Task directions |
Repeat every line from the line containing "Vain sopimusasiakkaat" to the end of the data, exactly. Leave the pictures out.
### Entries provided ###
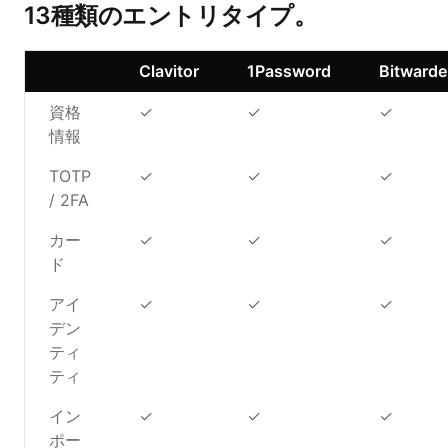
13種類のエントリタイプ。
Clavitor
1Password
Bitward
資格
✓
✓
✓
情報
TOTP
✓
✓
✓
/ 2FA
カー
✓
✓
✓
ド
アイ
✓
✓
✓
デン
ティ
ティ
イン
✓
✓
✓
ポー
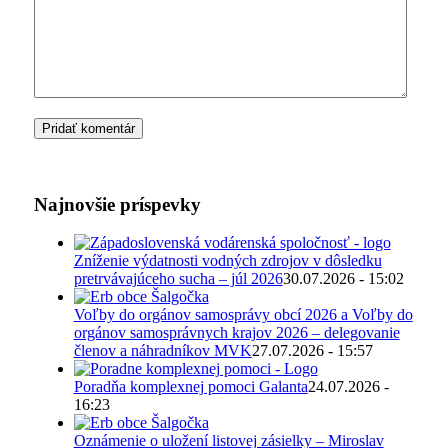
Najnovšie príspevky
Zníženie výdatnosti vodných zdrojov v dôsledku
pretrvávajúceho sucha – júl 2026
30.07.2026 - 15:02
Voľby do orgánov samosprávy obcí 2026 a Voľby do
orgánov samosprávnych krajov 2026 – delegovanie
členov a náhradníkov MVK
27.07.2026 - 15:57
Poradňa komplexnej pomoci Galanta
24.07.2026 -
16:23
Oznámenie o uložení listovej zásielky – Miroslav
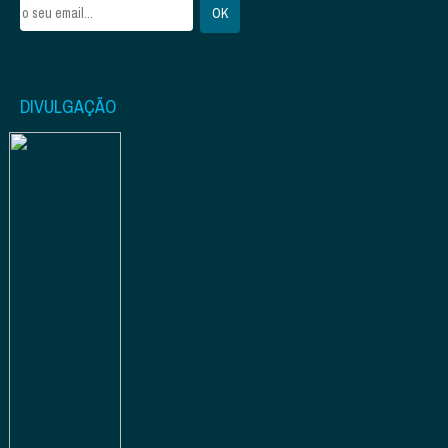
DIVULGAÇÃO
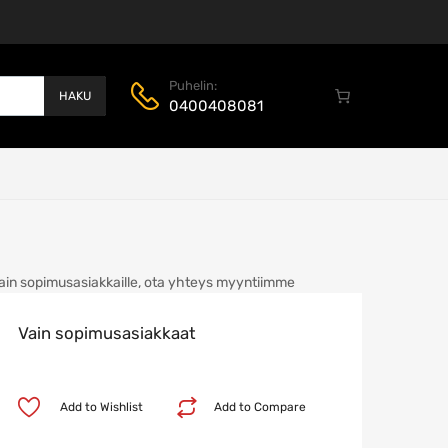
Puhelin:
HAKU
0400408081
ain sopimusasiakkaille, ota yhteys myyntiimme
Vain sopimusasiakkaat
Add to Wishlist
Add to Compare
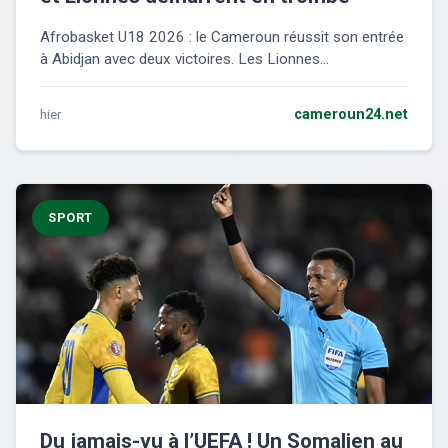
Afrobasket U18 2026 : le Cameroun réussit son entrée
à Abidjan avec deux victoires. Les Lionnes...
hier
cameroun24.net
SPORT
Du jamais-vu à l’UEFA ! Un Somalien au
###
Answer for this exercise |
Vain sopimusasiakkaat
Add to Wishlist
Add to Compare
Afrobasket U18 2026 : le Cameroun réussit son entrée
à Abidjan avec deux victoires. Les Lionnes...
hier
cameroun24.net
SPORT
Du jamais-vu à l’UEFA ! Un Somalien au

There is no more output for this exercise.